Privacy laws govern the personal information that organizations collect from individuals: how they collect that information, how they use the information they collect, and whether and how they can transfer it. As a point of distinction, security laws govern the physical, technical and administrative safeguards we employ to prevent unauthorized access to such information. Although containing elements relating to security, the Privacy Shield, as its name suggests, is a law about privacy, and specifically about the privacy of persons in Europe whose personal data is transferred to the United States. (For example, a European division wants to transfer personal data about employees or customers to its US headquarters.)

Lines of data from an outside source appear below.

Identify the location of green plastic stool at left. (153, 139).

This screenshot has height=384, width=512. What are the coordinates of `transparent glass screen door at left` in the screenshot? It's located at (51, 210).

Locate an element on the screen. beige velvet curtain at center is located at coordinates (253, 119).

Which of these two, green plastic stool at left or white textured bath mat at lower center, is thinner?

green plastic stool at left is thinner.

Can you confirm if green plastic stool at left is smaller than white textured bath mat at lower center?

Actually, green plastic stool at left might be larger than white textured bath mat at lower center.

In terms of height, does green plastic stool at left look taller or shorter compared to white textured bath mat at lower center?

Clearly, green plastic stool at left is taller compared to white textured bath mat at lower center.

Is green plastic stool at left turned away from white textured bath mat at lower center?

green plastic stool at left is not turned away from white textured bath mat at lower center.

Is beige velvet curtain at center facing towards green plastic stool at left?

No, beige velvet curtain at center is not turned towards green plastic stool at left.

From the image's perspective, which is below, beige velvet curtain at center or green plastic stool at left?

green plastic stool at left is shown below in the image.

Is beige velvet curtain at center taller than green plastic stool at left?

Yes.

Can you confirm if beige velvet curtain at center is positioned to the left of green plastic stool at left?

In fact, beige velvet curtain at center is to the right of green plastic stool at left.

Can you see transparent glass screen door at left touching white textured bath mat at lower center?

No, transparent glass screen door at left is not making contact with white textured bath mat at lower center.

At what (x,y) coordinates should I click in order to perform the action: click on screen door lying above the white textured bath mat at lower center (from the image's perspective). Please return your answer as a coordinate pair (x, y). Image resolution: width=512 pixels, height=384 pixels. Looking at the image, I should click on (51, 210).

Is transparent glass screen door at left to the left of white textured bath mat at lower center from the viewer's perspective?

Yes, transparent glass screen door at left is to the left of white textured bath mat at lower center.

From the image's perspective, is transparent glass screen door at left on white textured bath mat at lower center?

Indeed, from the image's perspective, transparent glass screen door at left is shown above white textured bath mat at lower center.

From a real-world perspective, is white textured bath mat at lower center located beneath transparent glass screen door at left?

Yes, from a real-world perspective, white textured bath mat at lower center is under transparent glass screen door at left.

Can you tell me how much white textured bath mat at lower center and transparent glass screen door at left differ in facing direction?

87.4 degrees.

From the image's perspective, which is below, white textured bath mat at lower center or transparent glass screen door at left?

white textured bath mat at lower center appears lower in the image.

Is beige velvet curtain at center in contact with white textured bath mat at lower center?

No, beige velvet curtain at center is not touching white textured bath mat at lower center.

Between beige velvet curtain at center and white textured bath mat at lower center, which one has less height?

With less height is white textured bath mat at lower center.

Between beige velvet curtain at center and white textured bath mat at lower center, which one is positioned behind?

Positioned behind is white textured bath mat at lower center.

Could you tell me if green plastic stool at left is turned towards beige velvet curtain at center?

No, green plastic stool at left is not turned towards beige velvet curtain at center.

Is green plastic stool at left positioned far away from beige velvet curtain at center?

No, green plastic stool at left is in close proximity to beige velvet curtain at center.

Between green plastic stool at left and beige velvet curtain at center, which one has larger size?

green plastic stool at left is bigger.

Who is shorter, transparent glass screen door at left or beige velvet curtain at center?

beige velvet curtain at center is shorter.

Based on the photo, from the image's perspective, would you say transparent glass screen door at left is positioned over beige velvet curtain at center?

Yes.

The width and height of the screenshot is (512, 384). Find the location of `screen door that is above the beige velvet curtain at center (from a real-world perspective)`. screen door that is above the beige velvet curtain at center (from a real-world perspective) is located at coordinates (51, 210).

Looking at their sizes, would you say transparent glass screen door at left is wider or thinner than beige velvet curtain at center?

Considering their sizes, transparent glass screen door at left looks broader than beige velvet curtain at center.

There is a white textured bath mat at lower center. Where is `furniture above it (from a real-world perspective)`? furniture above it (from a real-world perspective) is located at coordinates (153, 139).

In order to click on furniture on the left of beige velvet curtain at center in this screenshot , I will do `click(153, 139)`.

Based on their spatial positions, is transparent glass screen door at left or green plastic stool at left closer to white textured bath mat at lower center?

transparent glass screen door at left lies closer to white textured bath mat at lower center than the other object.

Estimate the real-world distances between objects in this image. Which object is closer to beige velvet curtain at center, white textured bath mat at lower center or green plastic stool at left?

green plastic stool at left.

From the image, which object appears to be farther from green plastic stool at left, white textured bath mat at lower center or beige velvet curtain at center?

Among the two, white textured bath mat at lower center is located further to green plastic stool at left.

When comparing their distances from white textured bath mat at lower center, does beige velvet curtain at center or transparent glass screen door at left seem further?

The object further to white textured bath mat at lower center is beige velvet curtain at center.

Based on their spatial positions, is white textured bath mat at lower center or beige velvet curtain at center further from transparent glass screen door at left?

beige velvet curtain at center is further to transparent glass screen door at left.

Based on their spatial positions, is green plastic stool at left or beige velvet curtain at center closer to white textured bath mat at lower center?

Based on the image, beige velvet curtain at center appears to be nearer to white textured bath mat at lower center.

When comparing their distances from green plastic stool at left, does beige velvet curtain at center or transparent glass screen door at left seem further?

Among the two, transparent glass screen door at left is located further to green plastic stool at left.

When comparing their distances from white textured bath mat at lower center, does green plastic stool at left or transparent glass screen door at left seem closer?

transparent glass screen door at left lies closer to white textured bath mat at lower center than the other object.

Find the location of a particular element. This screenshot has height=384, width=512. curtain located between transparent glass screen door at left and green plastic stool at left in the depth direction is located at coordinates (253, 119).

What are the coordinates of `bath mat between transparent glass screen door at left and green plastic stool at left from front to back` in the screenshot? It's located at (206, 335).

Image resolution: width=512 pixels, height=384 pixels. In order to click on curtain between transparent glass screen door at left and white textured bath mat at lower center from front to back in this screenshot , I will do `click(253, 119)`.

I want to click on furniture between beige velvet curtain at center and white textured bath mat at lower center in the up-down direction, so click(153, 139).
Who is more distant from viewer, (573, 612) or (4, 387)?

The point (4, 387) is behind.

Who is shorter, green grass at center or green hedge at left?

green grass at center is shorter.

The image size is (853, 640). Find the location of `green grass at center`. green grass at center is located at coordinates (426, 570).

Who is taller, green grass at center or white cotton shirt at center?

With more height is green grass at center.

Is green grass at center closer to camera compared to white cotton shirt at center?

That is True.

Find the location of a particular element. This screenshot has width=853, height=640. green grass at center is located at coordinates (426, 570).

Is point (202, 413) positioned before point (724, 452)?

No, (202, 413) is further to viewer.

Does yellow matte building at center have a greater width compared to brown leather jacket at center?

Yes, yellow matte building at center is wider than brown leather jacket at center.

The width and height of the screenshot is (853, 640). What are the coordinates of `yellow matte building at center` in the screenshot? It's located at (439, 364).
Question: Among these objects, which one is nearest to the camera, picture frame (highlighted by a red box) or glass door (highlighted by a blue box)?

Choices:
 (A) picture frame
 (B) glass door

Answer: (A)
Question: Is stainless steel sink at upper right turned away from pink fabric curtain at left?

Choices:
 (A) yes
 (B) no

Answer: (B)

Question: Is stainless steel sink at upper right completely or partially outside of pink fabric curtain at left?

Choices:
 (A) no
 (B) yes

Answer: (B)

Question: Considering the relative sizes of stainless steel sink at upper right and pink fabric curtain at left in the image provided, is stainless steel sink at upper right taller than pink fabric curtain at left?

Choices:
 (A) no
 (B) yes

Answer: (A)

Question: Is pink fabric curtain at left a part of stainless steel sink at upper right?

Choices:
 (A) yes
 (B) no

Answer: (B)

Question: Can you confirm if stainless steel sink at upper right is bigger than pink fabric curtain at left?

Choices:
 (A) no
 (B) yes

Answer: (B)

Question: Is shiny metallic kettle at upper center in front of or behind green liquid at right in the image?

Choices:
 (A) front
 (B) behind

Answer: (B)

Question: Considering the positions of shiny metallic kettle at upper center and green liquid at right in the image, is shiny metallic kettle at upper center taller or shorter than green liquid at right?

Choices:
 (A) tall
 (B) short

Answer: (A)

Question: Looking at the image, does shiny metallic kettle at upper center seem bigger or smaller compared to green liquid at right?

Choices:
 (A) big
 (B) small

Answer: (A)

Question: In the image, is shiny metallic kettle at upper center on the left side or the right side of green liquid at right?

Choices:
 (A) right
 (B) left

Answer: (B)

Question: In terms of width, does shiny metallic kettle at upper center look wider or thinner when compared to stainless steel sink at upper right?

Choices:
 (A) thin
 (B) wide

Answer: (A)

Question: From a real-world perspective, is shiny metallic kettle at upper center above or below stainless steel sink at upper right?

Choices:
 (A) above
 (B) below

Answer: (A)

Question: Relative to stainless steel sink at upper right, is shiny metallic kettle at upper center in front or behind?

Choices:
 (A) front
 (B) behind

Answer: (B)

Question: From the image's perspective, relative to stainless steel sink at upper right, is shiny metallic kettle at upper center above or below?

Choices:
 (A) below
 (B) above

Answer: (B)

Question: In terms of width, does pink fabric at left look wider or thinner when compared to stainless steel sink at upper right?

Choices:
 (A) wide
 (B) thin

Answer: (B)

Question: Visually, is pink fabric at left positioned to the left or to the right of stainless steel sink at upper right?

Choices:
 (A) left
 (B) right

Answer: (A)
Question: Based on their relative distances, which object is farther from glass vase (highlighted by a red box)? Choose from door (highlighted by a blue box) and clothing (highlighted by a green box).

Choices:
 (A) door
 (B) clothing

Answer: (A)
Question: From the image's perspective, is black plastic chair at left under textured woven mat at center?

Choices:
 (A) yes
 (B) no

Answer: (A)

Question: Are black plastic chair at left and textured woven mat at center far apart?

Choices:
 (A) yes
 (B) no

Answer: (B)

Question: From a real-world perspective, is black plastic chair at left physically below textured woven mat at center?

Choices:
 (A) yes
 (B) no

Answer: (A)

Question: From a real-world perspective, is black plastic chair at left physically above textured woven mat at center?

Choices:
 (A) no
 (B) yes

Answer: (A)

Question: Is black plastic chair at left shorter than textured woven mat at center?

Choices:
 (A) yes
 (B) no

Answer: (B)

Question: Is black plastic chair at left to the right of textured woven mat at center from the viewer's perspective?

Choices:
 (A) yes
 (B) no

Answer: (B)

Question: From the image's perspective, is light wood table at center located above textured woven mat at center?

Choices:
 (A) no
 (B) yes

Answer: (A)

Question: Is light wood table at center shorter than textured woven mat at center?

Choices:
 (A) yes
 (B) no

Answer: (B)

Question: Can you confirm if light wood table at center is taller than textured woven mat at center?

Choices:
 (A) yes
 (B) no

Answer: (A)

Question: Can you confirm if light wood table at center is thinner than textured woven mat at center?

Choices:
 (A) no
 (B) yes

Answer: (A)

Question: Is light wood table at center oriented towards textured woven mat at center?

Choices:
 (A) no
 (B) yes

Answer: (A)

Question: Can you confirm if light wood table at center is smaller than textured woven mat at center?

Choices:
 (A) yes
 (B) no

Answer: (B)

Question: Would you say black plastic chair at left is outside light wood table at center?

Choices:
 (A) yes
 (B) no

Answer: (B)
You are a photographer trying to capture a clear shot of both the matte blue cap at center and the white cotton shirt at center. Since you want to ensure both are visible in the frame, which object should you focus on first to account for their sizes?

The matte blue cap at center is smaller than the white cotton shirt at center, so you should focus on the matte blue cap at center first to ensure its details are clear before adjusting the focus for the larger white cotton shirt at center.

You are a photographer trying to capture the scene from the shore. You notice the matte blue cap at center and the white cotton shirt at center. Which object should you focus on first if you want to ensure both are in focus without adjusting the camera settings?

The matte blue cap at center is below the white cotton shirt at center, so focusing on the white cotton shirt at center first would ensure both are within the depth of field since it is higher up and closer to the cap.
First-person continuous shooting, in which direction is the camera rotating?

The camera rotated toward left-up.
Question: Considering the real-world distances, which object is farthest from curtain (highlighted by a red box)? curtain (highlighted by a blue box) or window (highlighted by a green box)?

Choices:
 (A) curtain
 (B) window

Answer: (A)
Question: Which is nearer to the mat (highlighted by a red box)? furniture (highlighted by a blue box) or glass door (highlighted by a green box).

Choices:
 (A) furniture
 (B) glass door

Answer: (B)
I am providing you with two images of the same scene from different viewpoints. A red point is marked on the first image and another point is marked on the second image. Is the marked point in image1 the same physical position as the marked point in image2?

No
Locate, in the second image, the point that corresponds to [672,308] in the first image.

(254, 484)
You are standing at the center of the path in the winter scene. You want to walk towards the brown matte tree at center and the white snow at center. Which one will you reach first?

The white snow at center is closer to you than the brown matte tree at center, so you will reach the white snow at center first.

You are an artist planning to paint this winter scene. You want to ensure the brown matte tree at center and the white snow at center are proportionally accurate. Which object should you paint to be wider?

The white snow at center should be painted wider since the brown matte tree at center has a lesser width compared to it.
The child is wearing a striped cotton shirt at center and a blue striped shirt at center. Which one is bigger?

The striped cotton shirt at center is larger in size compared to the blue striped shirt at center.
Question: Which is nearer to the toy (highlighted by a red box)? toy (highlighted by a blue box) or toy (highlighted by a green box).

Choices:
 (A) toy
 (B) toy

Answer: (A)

The EU places a much higher emphasis on privacy as a fundamental individual right than does the US, and this difference in approach has given rise to ongoing concerns in the EU about the privacy of personal data exported from Europe to the US. Indeed, European law prohibits the transfer of personal data to countries that do not meet EU privacy protection standards. By the late 1990s, there was a real threat that EU law would restrict ability of corporations to transfer personal data of EU citizens to the US. Without question, had the EU blocked cross-border data flow, the implications for business would have been staggering. Not surprisingly, the US Department of Commerce and the EU quickly worked out a deal that became known as the Safe Harbor Framework, adopted in 2000. The Safe Harbor Framework offered US companies the opportunity to voluntarily certify that they followed data privacy practices satisfying the EU standard so as to allow data transfer from EU to the US.
For 16 years, the US operated under the Safe Harbor Framework; however, EU authorities continued to be skeptical of its effectiveness. The problems, as identified by the EU in Communication (2013) 847 Final, included lack of accessibility and transparency with respect to participants' privacy policies, limited regulatory oversight and enforcement, and inadequate means for redress by EU citizens. The EU also expressed concern with the US government's data collection practices, which were revealed by Edward Snowden in 2013.
The situation came to a head in Maximillian Schrems v. Data Protection Commissioner, in which the European Court of Justice ("ECJ") invalidated the Safe Harbor Framework as failing to meet the EU adequacy standard. The ECJ held that the combination of US law, standards, and enforcement was inadequate to ensure an EU standard of protection by US organizations - as required by EU law. The ECJ in the Schrems case also pointed to the US government's interference with the fundamental rights of individuals whose data is collected in connection with national security activities.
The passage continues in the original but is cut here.